> _WORK ORDER_: Give the number of lines in the records below that contain the word "HDMI". State only that number.

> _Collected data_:
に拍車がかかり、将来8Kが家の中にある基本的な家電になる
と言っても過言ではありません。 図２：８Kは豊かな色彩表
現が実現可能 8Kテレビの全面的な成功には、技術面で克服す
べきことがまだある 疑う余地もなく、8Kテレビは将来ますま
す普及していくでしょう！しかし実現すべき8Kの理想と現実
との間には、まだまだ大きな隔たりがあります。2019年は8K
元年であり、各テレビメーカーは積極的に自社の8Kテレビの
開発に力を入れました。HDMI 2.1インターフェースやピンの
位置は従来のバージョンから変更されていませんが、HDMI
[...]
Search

> _OUTPUT OF THE EXERCISE_: 2